Genome of the Rhesus Macaque Unveiled
Scientists had already laid bare the complete genetic codes of humans and chimpanzees. They have now added a third primate to the list of sequenced genomes: the rhesus macaque or, by its Latin name, Macaca mulatta. This old-world monkey is the nonhuman primate most widely used in biomedical studies focusing on major diseases, such as AIDS and diabetes. Its genome sequence is reported in the April 13, 2007, issue of Science magazine.
The effort to sequence the rhesus macaque genome was supported by several NCRR-funded National Primate Research Centers. (Photo by Randall C. Kyes / University of Washington)
The sequencing, funded by NIH’s National Human Genome Research Institute, was performed at the Baylor College of Medicine Human Genome Sequencing Center in Houston, Texas; the Genome Sequencing Center at Washington University in St. Louis, Missouri; and the J. Craig Venter Institute in Rockville, Maryland.
It was based on the DNA from a single individual—a female rhesus macaque housed at the NCRR-funded National Primate Research Center (NPRC) at the Southwest Foundation for Biomedical Research in San Antonio, Texas. The California, Oregon, and Yerkes NPRCs, also funded by NCRR, contributed additional biological samples used in the study.
The human genome was sequenced in 2001. With the sequencing of the chimpanzee (Pan troglodytes) genome in 2005, scientists were able to investigate which genes humans share with this close relative, from which they diverged about 6 million years ago. Macaques are more distant in the evolutionary timescale, as they are believed to have diverged from humans 25 million years ago.

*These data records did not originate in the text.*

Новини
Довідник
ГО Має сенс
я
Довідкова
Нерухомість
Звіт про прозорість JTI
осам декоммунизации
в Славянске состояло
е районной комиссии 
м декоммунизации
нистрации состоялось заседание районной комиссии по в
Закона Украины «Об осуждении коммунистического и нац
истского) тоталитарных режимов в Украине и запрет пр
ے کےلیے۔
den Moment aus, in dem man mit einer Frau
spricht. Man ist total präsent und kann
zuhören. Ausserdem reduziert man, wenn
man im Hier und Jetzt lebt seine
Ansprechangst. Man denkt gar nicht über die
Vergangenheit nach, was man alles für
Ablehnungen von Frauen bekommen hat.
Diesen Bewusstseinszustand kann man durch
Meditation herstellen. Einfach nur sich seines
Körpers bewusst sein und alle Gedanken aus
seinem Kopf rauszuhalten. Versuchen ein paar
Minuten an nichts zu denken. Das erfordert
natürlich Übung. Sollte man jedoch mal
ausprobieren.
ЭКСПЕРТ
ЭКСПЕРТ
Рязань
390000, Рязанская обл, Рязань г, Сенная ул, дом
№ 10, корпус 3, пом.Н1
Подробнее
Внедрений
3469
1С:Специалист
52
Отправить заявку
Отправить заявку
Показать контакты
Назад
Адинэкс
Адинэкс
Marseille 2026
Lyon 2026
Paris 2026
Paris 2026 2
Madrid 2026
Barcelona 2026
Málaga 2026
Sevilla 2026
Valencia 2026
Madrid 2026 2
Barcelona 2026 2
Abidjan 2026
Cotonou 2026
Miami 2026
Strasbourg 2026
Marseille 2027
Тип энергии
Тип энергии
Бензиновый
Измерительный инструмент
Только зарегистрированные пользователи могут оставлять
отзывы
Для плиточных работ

But this distance is actually useful for studying evolution. By comparing rhesus macaque and human DNA, which are about 7 percent different from one another, scientists can see which genes have been conserved in primates over time and which ones have not. Compared to the human genome, the chimp genome is only about 1.5 percent different.
The Science article describes about 200 genes that probably play a key part in determining differences among primate species, including genes involved in hair formation, immune response, membrane-protein generation, and sperm-egg fusion. Also, researchers found some intriguing examples where a normal form of a macaque gene looks like a diseased human gene.